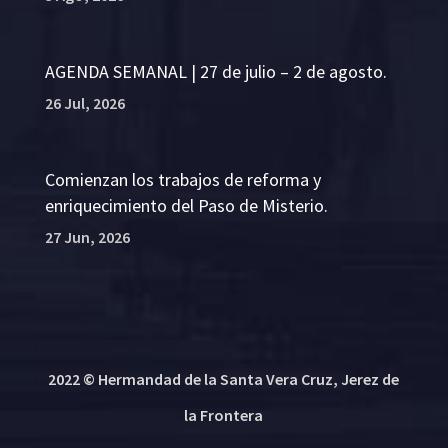
AGENDA SEMANAL | 27 de julio – 2 de agosto.
26 Jul, 2026
Comienzan los trabajos de reforma y
enriquecimiento del Paso de Misterio.
27 Jun, 2026
2022 © Hermandad de la Santa Vera Cruz, Jerez de
la Frontera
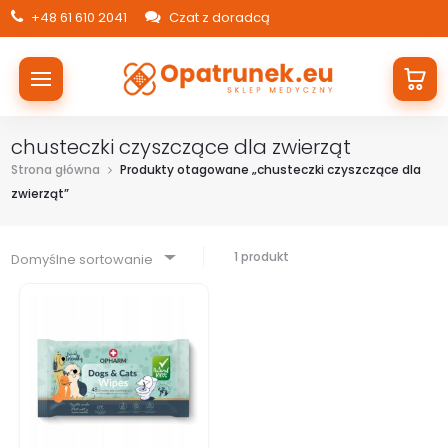
+48 61 610 2041
Czat z doradcą
chusteczki czyszczące dla zwierząt
Strona główna
Produkty otagowane „chusteczki czyszczące dla
zwierząt”
1 produkt
Domyślne sortowanie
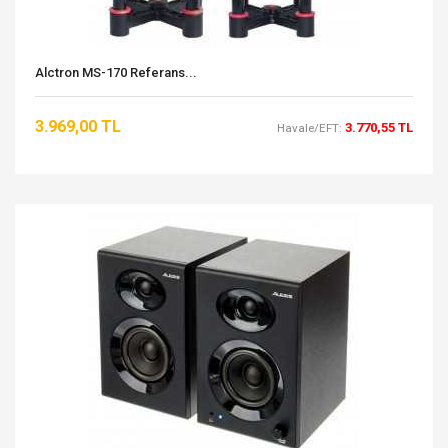
Alctron MS-170 Referans...
3.969,00 TL
3.770,55 TL
Havale/EFT:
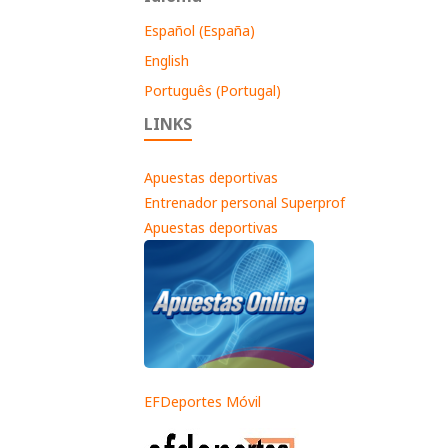
Español (España)
English
Português (Portugal)
LINKS
Apuestas deportivas
Entrenador personal Superprof
Apuestas deportivas
EFDeportes Móvil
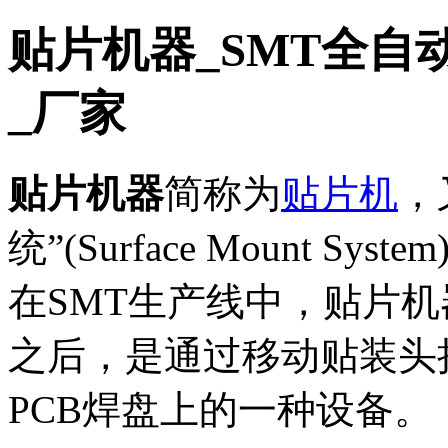
贴片机器_SMT全自
_厂家
贴片机器
简称为
贴片机
，
统”(Surface Mount 
在SMT生产线中，贴片
之后，是通过移动贴装头
PCB焊盘上的一种设备。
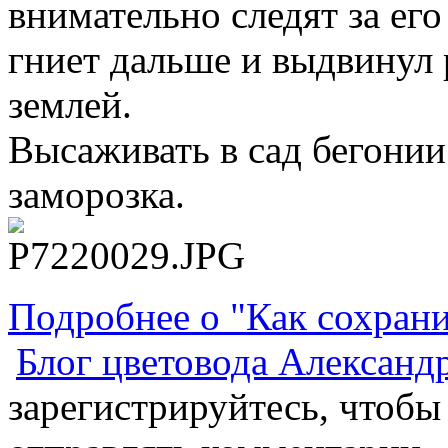
внимательно следят за его
гниет дальше и выдвинул 
землей.
Высаживать в сад бегонии
заморозка.
Подробнее о "Как сохрани
Блог цветовода Александ
зарегистрируйтесь, чтобы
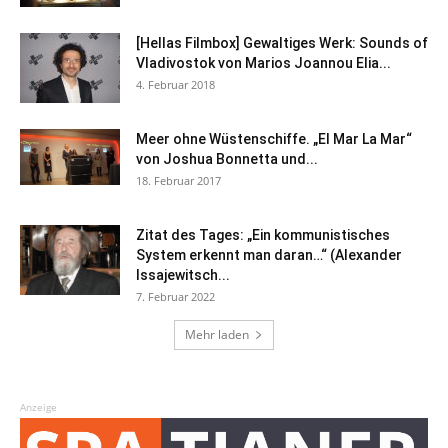
[Hellas Filmbox] Gewaltiges Werk: Sounds of
Vladivostok von Marios Joannou Elia...
4. Februar 2018
Meer ohne Wüstenschiffe. „El Mar La Mar“
von Joshua Bonnetta und...
18. Februar 2017
Zitat des Tages: „Ein kommunistisches
System erkennt man daran…“ (Alexander
Issajewitsch...
7. Februar 2022
Mehr laden
Anzeige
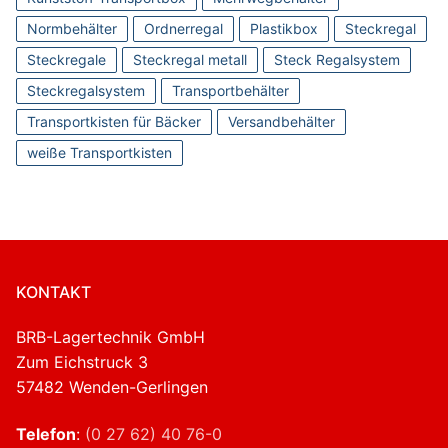
Normbehälter
Ordnerregal
Plastikbox
Steckregal
Steckregale
Steckregal metall
Steck Regalsystem
Steckregalsystem
Transportbehälter
Transportkisten für Bäcker
Versandbehälter
weiße Transportkisten
KONTAKT
BRB-Lagertechnik GmbH
Zum Eichstruck 3
57482 Wenden-Gerlingen
Telefon
:
(0 27 62) 40 76-0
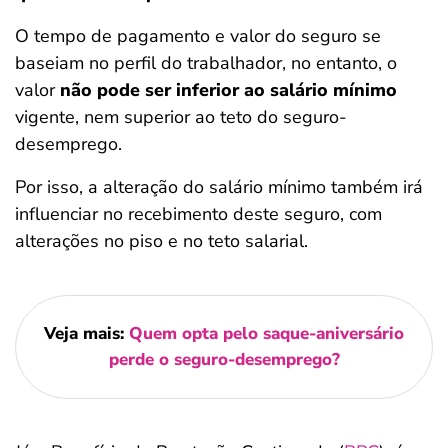
O tempo de pagamento e valor do seguro se
baseiam no perfil do trabalhador, no entanto, o
valor
não pode ser inferior ao salário mínimo
vigente, nem superior ao teto do seguro-
desemprego.
Por isso, a alteração do salário mínimo também irá
influenciar no recebimento deste seguro, com
alterações no piso e no teto salarial.
Veja mais:
Quem opta pelo saque-aniversário
perde o seguro-desemprego?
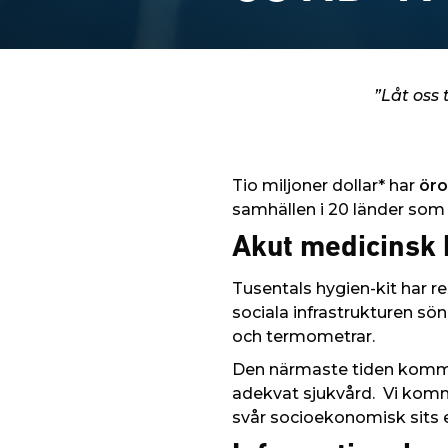
”Låt oss 
Tio miljoner dollar* har
ör
samhällen i 20 länder som 
Akut medicinsk 
Tusentals hygien-kit har 
sociala infrastrukturen sön
och termometrar.
Den närmaste tiden kommer
adekvat sjukvård. Vi komme
svår socioekonomisk sits e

━━━━━━━━

### Problem description
Your copy should begin at the line containing "внимательно следят за его" and end at the last line of the data above, matching each line exactly and holding no pictures.

### Answer area
внимательно следят за его
гниет дальше и выдвинул 
землей.
Высаживать в сад бегонии
заморозка.
Подробнее о "Как сохрани
Блог цветовода Александ
зарегистрируйтесь, чтобы
[Hellas Filmbox] Gewaltiges Werk: Sounds of
Vladivostok von Marios Joannou Elia...
4. Februar 2018
Meer ohne Wüstenschiffe. „El Mar La Mar“
von Joshua Bonnetta und...
18. Februar 2017
Zitat des Tages: „Ein kommunistisches
System erkennt man daran…“ (Alexander
Issajewitsch...
7. Februar 2022
Mehr laden
Anzeige
Normbehälter
Ordnerregal
Plastikbox
Steckregal
Steckregale
Steckregal metall
Steck Regalsystem
Steckregalsystem
Transportbehälter
Transportkisten für Bäcker
Versandbehälter
weiße Transportkisten
KONTAKT
BRB-Lagertechnik GmbH
Zum Eichstruck 3
57482 Wenden-Gerlingen
Telefon
:
(0 27 62) 40 76-0
O tempo de pagamento e valor do seguro se
baseiam no perfil do trabalhador, no entanto, o
valor
não pode ser inferior ao salário mínimo
vigente, nem superior ao teto do seguro-
desemprego.
Por isso, a alteração do salário mínimo também irá
influenciar no recebimento deste seguro, com
alterações no piso e no teto salarial.
Veja mais:
Quem opta pelo saque-aniversário
perde o seguro-desemprego?
”Låt oss 
Tio miljoner dollar* har
ör
samhällen i 20 länder som 
Akut medicinsk 
Tusentals hygien-kit har 
sociala infrastrukturen sön
och termometrar.
Den närmaste tiden kommer
adekvat sjukvård. Vi komme
svår socioekonomisk sits e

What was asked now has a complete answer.